A. It must represent an evolutionary advantage large enough for such a complicated system to have been preserved over millions of years of evolution. The larger the brain, the longer the distance these neurons have to travel and the greater the probability of error: cells not arriving at their destination, not placed correctly or exhibiting problems. It’s a complicated system to understand in terms of efficiency. But this mixture of neuronal types in the cortex must provide a very important evolutionary advantage. The parallelism is that talent is universal. Societies capable of attracting talent from more places are richer and have a greater capacity to generate new things.
Q. This migration of conductors to the cerebral cortex can also cause problems. It could be behind some developmental disorders, such as autism and schizophrenia.
A. Yes, and epilepsy. Almost anything that fails in the cortex can cause these types of problems. Conceptually, the most important change since we started in this business 25 years ago has been that we then thought that any mutation that affected the development of the cerebral cortex would have a more or less homogeneous impact. We now know that because these two populations of neurons have very different origins, they express very different genes. We now know that there are mutations that will affect the development of excitatory cells, which make up 80% of the neurons in the cortex. When there is a problem in the development of these cells, it usually manifests itself in a very visible way, such as macrocephalies or microcephalies. In contrast, people who have autism or schizophrenia usually have brains that are macroscopically very similar to those of neurotypical people.
Q. And what does that imply?
A. Perhaps the problems are much finer. Perhaps there are genes that only affect inhibitory neurons and, therefore, create problems in the generation of these cells, in their migration, in their connectivity. We know more and more about which genes are important in developing these diseases. What we still do not fully understand is when and in what population of cells this deviation from normal brain development occurs. There are probably at least 60 types of excitatory neurons and another 60 types of inhibitory neurons in the cerebral cortex.
Q. The plasticity of the brain is amazing.

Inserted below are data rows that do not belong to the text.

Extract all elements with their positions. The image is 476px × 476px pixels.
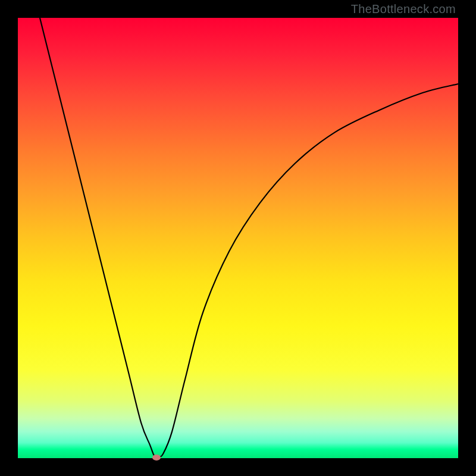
- curve-svg: [18, 18, 458, 458]
- chart-frame: TheBottleneck.com: [0, 0, 476, 476]
- plot-area: [18, 18, 458, 458]
- bottleneck-curve-path: [40, 18, 458, 458]
- attribution-text: TheBottleneck.com: [351, 2, 456, 16]
- optimum-marker: [152, 455, 161, 461]
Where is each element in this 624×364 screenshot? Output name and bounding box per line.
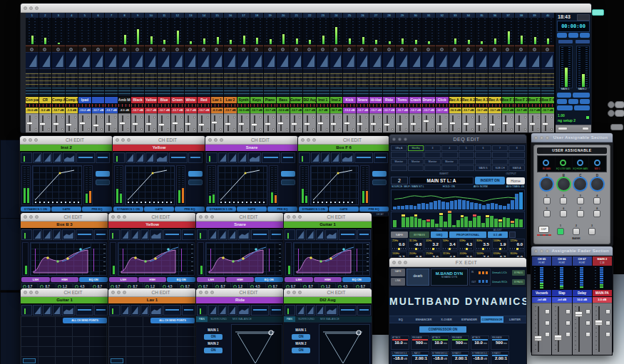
bus-levels[interactable] [489, 88, 501, 97]
ua-titlebar[interactable]: User Assignable Section [531, 133, 613, 142]
fader-track[interactable] [369, 113, 382, 132]
dyn-header-pill[interactable]: PRE EQ [267, 207, 297, 212]
geq-band-bar[interactable] [422, 220, 426, 227]
bus-levels[interactable] [26, 88, 39, 97]
strip-button[interactable] [299, 128, 301, 130]
send-levels[interactable] [237, 73, 250, 88]
channel-name-label[interactable]: Lav 2 [224, 97, 237, 103]
strip-button[interactable] [312, 128, 314, 130]
eq-curve-thumbnail[interactable] [150, 305, 162, 316]
fader-cap[interactable] [26, 122, 33, 125]
display-thumbnail[interactable] [76, 152, 95, 163]
fx-param-cell[interactable]: M RATIO2.00:1 [451, 351, 469, 364]
strip-button[interactable] [484, 116, 486, 118]
gain-knob[interactable] [105, 46, 118, 52]
geq-band-bar[interactable] [464, 217, 468, 227]
bus-levels[interactable] [528, 88, 541, 97]
geq-band-cell[interactable]: 40Hz3.2 [424, 239, 441, 251]
channel-name-label[interactable]: Rec A 2 [462, 97, 475, 103]
dyn-header-pill[interactable]: GATE [237, 207, 267, 212]
fader-cap[interactable] [410, 123, 416, 125]
assign-button[interactable] [560, 210, 567, 217]
fx-tab-expander[interactable]: EXPANDER [458, 316, 481, 323]
strip-button[interactable] [551, 116, 553, 118]
eq-thumbnail[interactable] [158, 52, 170, 70]
strip-button[interactable] [180, 116, 183, 118]
display-thumbnail[interactable] [262, 152, 280, 163]
geq-band-bar[interactable] [486, 218, 489, 227]
safe-button[interactable]: SAFE [391, 232, 408, 238]
channel-name-label[interactable]: Ipad [78, 97, 91, 103]
bus-levels[interactable] [515, 88, 528, 97]
eq-band-pill[interactable]: LSH [21, 277, 50, 282]
scroll-minus-button[interactable] [608, 101, 615, 108]
bus-levels[interactable] [131, 88, 144, 97]
fader-cap[interactable] [251, 123, 257, 126]
dyn-header-pill[interactable]: DYNAMICS 1 ON [113, 207, 143, 212]
meter-thumbnail[interactable] [21, 229, 32, 240]
minimize-icon[interactable] [214, 138, 218, 142]
strip-button[interactable] [74, 116, 76, 118]
strip-button[interactable] [585, 309, 590, 314]
display-thumbnail[interactable] [163, 229, 181, 240]
send-levels[interactable] [105, 73, 118, 88]
bus-levels[interactable] [290, 88, 303, 97]
gain-knob[interactable] [264, 46, 277, 52]
strip-button[interactable] [88, 116, 90, 118]
fader-track[interactable] [39, 113, 52, 132]
eq-band-pill[interactable]: HSH [138, 277, 167, 282]
fx-bypass-button[interactable]: BYPASS [512, 270, 525, 276]
zoom-icon[interactable] [35, 291, 39, 294]
quick-access-button[interactable] [592, 9, 604, 16]
channel-name-label[interactable]: Crash [409, 97, 422, 103]
fader-track[interactable] [131, 113, 144, 132]
fader-cap[interactable] [502, 122, 508, 125]
rack-slot[interactable] [508, 159, 525, 165]
fader-cap[interactable] [225, 123, 231, 125]
send-levels[interactable] [343, 73, 356, 88]
eq-band-pill[interactable]: LSH [197, 277, 225, 282]
minimize-icon[interactable] [117, 291, 121, 294]
strip-button[interactable] [585, 332, 590, 337]
comp-curve-thumbnail[interactable] [228, 229, 237, 240]
rack-slot[interactable] [475, 159, 491, 165]
display-thumbnail[interactable] [182, 229, 195, 240]
zoom-icon[interactable] [312, 138, 316, 142]
channel-name-label[interactable]: DI2 Aug [303, 97, 316, 103]
eq-curve-thumbnail[interactable] [325, 305, 337, 316]
display-thumbnail[interactable] [96, 152, 110, 163]
fader-track[interactable] [317, 113, 329, 132]
channel-name-label[interactable]: Hi-Hat [369, 97, 382, 103]
meter-thumbnail[interactable] [299, 152, 310, 163]
strip-button[interactable] [127, 116, 129, 118]
eq-thumbnail[interactable] [476, 52, 489, 70]
strip-button[interactable] [537, 128, 539, 130]
fader-cap[interactable] [384, 123, 390, 126]
send-levels[interactable] [250, 73, 263, 88]
band-fader-marker[interactable] [449, 248, 451, 250]
bus-levels[interactable] [158, 88, 170, 97]
eq-thumbnail[interactable] [131, 52, 144, 70]
strip-button[interactable] [498, 116, 500, 118]
strip-button[interactable] [339, 128, 341, 130]
eq-curve-thumbnail[interactable] [237, 229, 250, 240]
strip-button[interactable] [326, 116, 328, 118]
eq-thumbnail[interactable] [449, 52, 462, 70]
fx-param-cell[interactable]: ATTACK10.0 ms [471, 336, 489, 350]
fader-track[interactable] [145, 113, 158, 132]
channel-name-label[interactable]: Comp A [52, 97, 65, 103]
close-icon[interactable] [24, 215, 27, 219]
fader-cap[interactable] [53, 123, 59, 125]
dyn-button[interactable] [281, 171, 295, 177]
comp-curve-thumbnail[interactable] [218, 229, 227, 240]
strip-button[interactable] [524, 128, 526, 130]
meter-thumbnail[interactable] [197, 305, 208, 316]
compressor-on-button[interactable]: COMPRESSOR ON [419, 326, 466, 333]
geq-band-bar[interactable] [490, 216, 493, 227]
dsp-button[interactable]: DSP [538, 226, 549, 233]
comp-curve-thumbnail[interactable] [43, 305, 52, 316]
gain-knob[interactable] [237, 46, 250, 52]
minimize-icon[interactable] [29, 291, 33, 294]
fader-track[interactable] [52, 113, 65, 132]
strip-button[interactable] [379, 128, 381, 130]
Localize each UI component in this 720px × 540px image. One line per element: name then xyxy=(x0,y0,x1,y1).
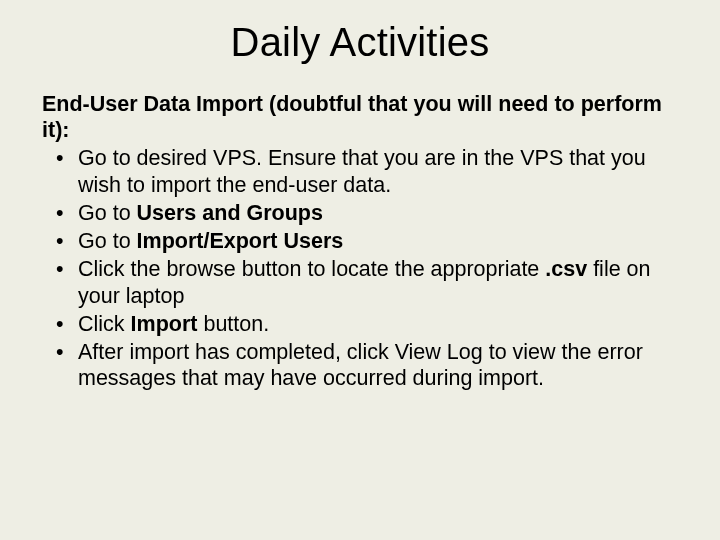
list-item: After import has completed, click View L… xyxy=(76,339,678,391)
list-item: Click the browse button to locate the ap… xyxy=(76,256,678,308)
list-item-text: Click the browse button to locate the ap… xyxy=(78,257,545,281)
bullet-list: Go to desired VPS. Ensure that you are i… xyxy=(42,145,678,391)
list-item-bold: Users and Groups xyxy=(137,201,323,225)
list-item: Click Import button. xyxy=(76,311,678,337)
list-item-post: button. xyxy=(197,312,269,336)
section-heading: End-User Data Import (doubtful that you … xyxy=(42,91,678,143)
list-item-bold: Import/Export Users xyxy=(137,229,344,253)
list-item-bold: Import xyxy=(131,312,198,336)
list-item-text: Go to xyxy=(78,201,137,225)
list-item-text: Go to desired VPS. Ensure that you are i… xyxy=(78,146,646,196)
list-item: Go to Users and Groups xyxy=(76,200,678,226)
list-item: Go to desired VPS. Ensure that you are i… xyxy=(76,145,678,197)
list-item-text: Go to xyxy=(78,229,137,253)
list-item-text: After import has completed, click View L… xyxy=(78,340,643,390)
list-item-text: Click xyxy=(78,312,131,336)
slide-title: Daily Activities xyxy=(42,20,678,65)
slide: Daily Activities End-User Data Import (d… xyxy=(0,0,720,540)
list-item: Go to Import/Export Users xyxy=(76,228,678,254)
list-item-bold: .csv xyxy=(545,257,587,281)
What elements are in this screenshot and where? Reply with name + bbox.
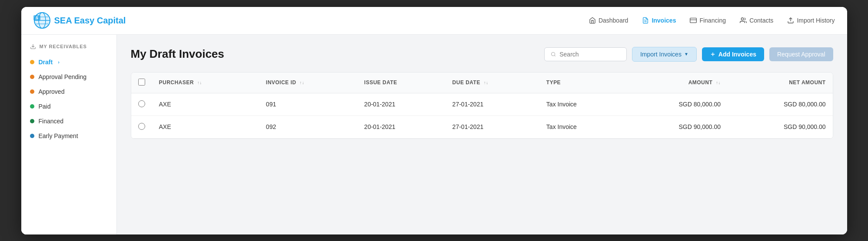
sort-invoice-icon[interactable]: ↑↓ [299,80,304,85]
sidebar-item-financed[interactable]: Financed [21,114,116,129]
dot-financed [30,119,34,123]
svg-line-16 [554,55,555,56]
table-row: AXE 091 20-01-2021 27-01-2021 Tax Invoic… [131,93,833,116]
search-box[interactable] [544,47,627,61]
table-row: AXE 092 20-01-2021 27-01-2021 Tax Invoic… [131,116,833,138]
th-due-date: DUE DATE ↑↓ [446,73,539,93]
dot-approval [30,75,34,79]
search-icon [551,51,556,57]
dot-approved [30,89,34,94]
dot-draft [30,60,34,64]
dot-paid [30,104,34,109]
td-due-date-2: 27-01-2021 [446,116,539,138]
td-net-amount-2: SGD 90,000.00 [728,116,832,138]
row-radio-1[interactable] [138,100,145,107]
select-all-checkbox[interactable] [138,79,145,86]
nav-links: Dashboard Invoices Financing Contacts Im… [589,17,835,24]
svg-point-12 [741,18,743,20]
users-icon [740,17,747,24]
main-content: My Draft Invoices Import Invoices ▼ Add … [117,35,847,234]
td-radio-1 [131,93,152,116]
chevron-down-icon: ▼ [684,52,688,56]
th-issue-date: ISSUE DATE [357,73,446,93]
nav-link-financing[interactable]: Financing [690,17,726,24]
td-amount-1: SGD 80,000.00 [623,93,728,116]
page-title: My Draft Invoices [131,47,224,61]
sort-due-date-icon[interactable]: ↑↓ [484,80,489,85]
td-purchaser-1: AXE [152,93,259,116]
header-actions: Import Invoices ▼ Add Invoices Request A… [544,47,833,62]
th-type: TYPE [539,73,623,93]
credit-card-icon [690,17,697,24]
content-header: My Draft Invoices Import Invoices ▼ Add … [131,47,833,62]
td-issue-date-1: 20-01-2021 [357,93,446,116]
th-purchaser: PURCHASER ↑↓ [152,73,259,93]
td-type-1: Tax Invoice [539,93,623,116]
td-due-date-1: 27-01-2021 [446,93,539,116]
receivables-icon [30,43,36,50]
sidebar-item-paid[interactable]: Paid [21,99,116,114]
logo-area: S SEA Easy Capital [33,12,126,29]
logo-icon: S [33,12,51,29]
sidebar: MY RECEIVABLES Draft › Approval Pending … [21,35,117,234]
nav-link-dashboard[interactable]: Dashboard [589,17,629,24]
sidebar-item-approval-pending[interactable]: Approval Pending [21,69,116,84]
add-invoices-button[interactable]: Add Invoices [702,47,764,61]
td-type-2: Tax Invoice [539,116,623,138]
invoice-table-container: PURCHASER ↑↓ INVOICE ID ↑↓ ISSUE DATE [131,72,833,139]
sidebar-item-approved[interactable]: Approved [21,84,116,99]
home-icon [589,17,596,24]
app-window: S SEA Easy Capital Dashboard Invoices Fi… [21,7,847,234]
td-purchaser-2: AXE [152,116,259,138]
plus-icon [710,51,716,57]
th-invoice-id: INVOICE ID ↑↓ [259,73,357,93]
nav-link-invoices[interactable]: Invoices [642,17,676,24]
th-net-amount: NET AMOUNT [728,73,832,93]
svg-point-15 [552,52,555,56]
th-select-all [131,73,152,93]
td-amount-2: SGD 90,000.00 [623,116,728,138]
nav-link-contacts[interactable]: Contacts [740,17,773,24]
svg-text:S: S [35,16,38,20]
invoice-table: PURCHASER ↑↓ INVOICE ID ↑↓ ISSUE DATE [131,73,833,139]
file-icon [642,17,649,24]
sidebar-item-draft[interactable]: Draft › [21,55,116,69]
sort-amount-icon[interactable]: ↑↓ [716,80,721,85]
main-layout: MY RECEIVABLES Draft › Approval Pending … [21,35,847,234]
table-body: AXE 091 20-01-2021 27-01-2021 Tax Invoic… [131,93,833,138]
td-invoice-id-1: 091 [259,93,357,116]
svg-rect-10 [690,18,697,23]
import-invoices-button[interactable]: Import Invoices ▼ [632,47,697,62]
td-radio-2 [131,116,152,138]
td-invoice-id-2: 092 [259,116,357,138]
nav-link-import-history[interactable]: Import History [787,17,835,24]
logo-text: SEA Easy Capital [54,16,126,26]
table-header: PURCHASER ↑↓ INVOICE ID ↑↓ ISSUE DATE [131,73,833,93]
search-input[interactable] [559,51,620,58]
top-nav: S SEA Easy Capital Dashboard Invoices Fi… [21,7,847,35]
chevron-draft: › [58,59,60,65]
sort-purchaser-icon[interactable]: ↑↓ [197,80,202,85]
td-net-amount-1: SGD 80,000.00 [728,93,832,116]
sidebar-section-title: MY RECEIVABLES [21,43,116,55]
row-radio-2[interactable] [138,123,145,130]
sidebar-item-early-payment[interactable]: Early Payment [21,129,116,143]
td-issue-date-2: 20-01-2021 [357,116,446,138]
upload-icon [787,17,794,24]
th-amount: AMOUNT ↑↓ [623,73,728,93]
request-approval-button[interactable]: Request Approval [769,47,833,61]
dot-early [30,134,34,138]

A. It’s really fascinating to see how plastic the brain is. You do very radical experiments, where you alter very important things, and yet the developing brain has the ability to adapt. There is a widespread idea that the brain is like a computer. One would understand developmental illness as missing a piece of the computer, so simply putting it back would be enough. Nothing really works like that in brain development. When a piece is missing, or in the wrong place, the rest of the brain will reorganize and rewire itself to try and fill that role. And that is why there are people who walk around without half of the cerebral cortex or without the cerebellum, spectacular things that in an adult brain would not be compatible with life. However, if they do occur during development, the brain will look for ways to compensate for those deficits. That’s why I think it’s going to be very difficult to understand some of these diseases, in which surely what we observe is the final product of an initial change and subsequent reorganization of the brain.